(SUPPLIED DATA)
*** Begin section ***

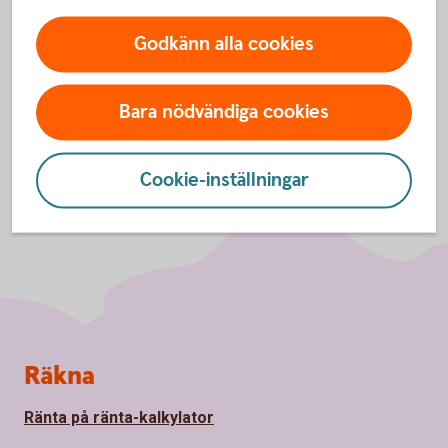
Inställningar för cookies
Godkänn alla cookies
Bara nödvändiga cookies
Cookie-inställningar
Sidfot
Räkna
Ränta på ränta-kalkylator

*** End section ***

(PROBLEM STATEMENT)
The response should hold only an exact repeat of the lines from the one with "Cookie-inställningar" to the final line of the listing above.

(WRITTEN RESPONSE)
Cookie-inställningar
Sidfot
Räkna
Ränta på ränta-kalkylator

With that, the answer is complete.